Gelo fabricado acabou por se instalar, claro, levando à actual indústria do gelo de 2,5 mil milhões de dólares por ano. A invenção outrora ignorada de Gorrie ajudou a pavimentar o caminho: Como um estudioso explicou em 1953, as principais inovações de Gorrie incluíram o uso de ar resfriado circulante e um método para recuperar parte da energia gasta em técnicas de compressão de ar que faltavam em muitos mecanismos de refrigeração precoce, e que se provaria fundamental para a tecnologia de refrigeração que viria. Felizmente para os seus pares recentemente inspirados, as suas realizações foram documentadas numa edição de 1849 da Scientific American.

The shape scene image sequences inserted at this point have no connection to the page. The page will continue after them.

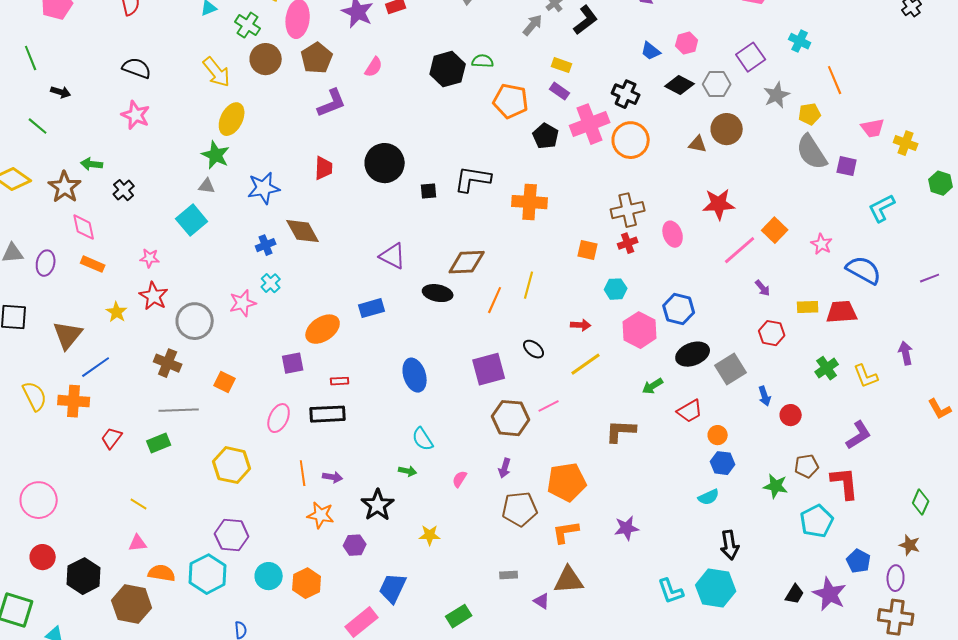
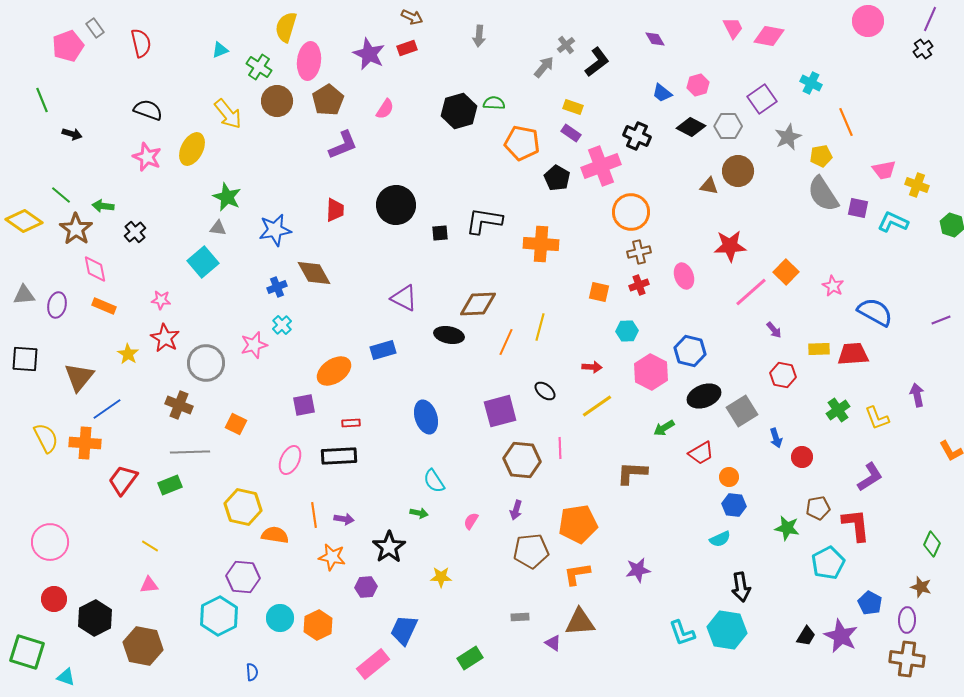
yellow ellipse: (232, 119) -> (192, 149), moved
green line: (38, 126) -> (61, 195), moved
orange circle: (631, 140) -> (631, 212), moved
cyan L-shape: (882, 208) -> (893, 222), moved, turned 52
brown cross: (628, 210) -> (639, 252), size x0.7
pink line: (549, 406) -> (560, 448), turned -65
red trapezoid: (112, 438) -> (123, 480), size x1.4
orange semicircle: (162, 573) -> (275, 535), moved

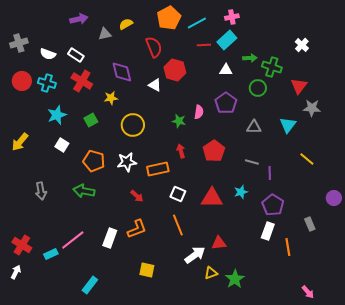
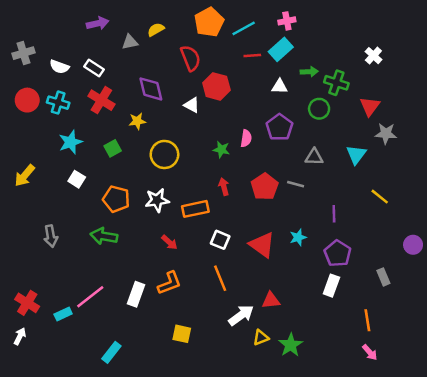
gray line: (252, 162) -> (296, 184), moved
red triangle: (212, 198) -> (262, 245), turned 35
orange line: (288, 247) -> (367, 320), moved
pink arrow: (308, 292) -> (370, 352), moved

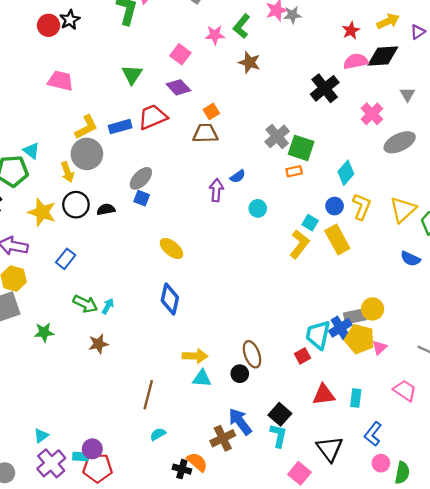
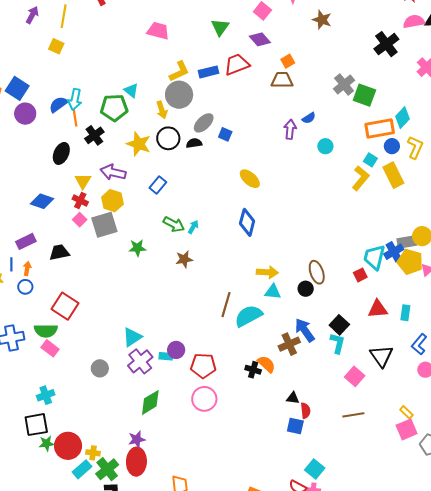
orange rectangle: (294, 171) -> (380, 128), moved, size x2.0
gray ellipse: (141, 178) -> (204, 123), moved
cyan semicircle: (158, 434) -> (249, 316), moved, size x2.0
cyan triangle: (41, 436) -> (132, 337), size x1.5
red pentagon: (98, 468) -> (203, 366), moved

Tudor Ice Company via Facebook

Nos anos seguintes à morte de Gorrie, inventores nos EUA e Reino Unido desenvolveram vários modelos melhorados de frigoríficos de compressão de vapor com base no design de Gorrie, dando início a uma era em que alimentos e bebidas frescos e refrigerados começariam finalmente a beneficiar as massas. Durante a Guerra Civil, os carregamentos de gelo do Norte para o Sul foram interrompidos, e as casas de gelo que vendiam gelo manufaturado começaram a crescer abaixo da linha Mason-Dixon na década de 1860. Várias empresas também começaram a explorar formas de diversificar suas ofertas refrigeradas de forma que levaram a algumas empresas modernas familiares: Algumas casas de gelo do sul evoluíram para bares e fabricantes de cerveja, enquanto outra empresa começou a vender melancias e bebidas frias em seus locais menores e mais convenientes de coleta de gelo. A pequena cadeia ficou conhecida como Tot’em stores, uma referência a um poste de totem decorativo fora de uma loja e ao ato de toting away ice; hoje, é conhecida como 7-11.

Gorrie ainda é lembrado por suas contribuições científicas em toda a Flórida e no mundo, no entanto, e é memorializado na capital do nosso país e no próprio Museu John Gorrie do Apalachicola – que, felizmente, é climatizado.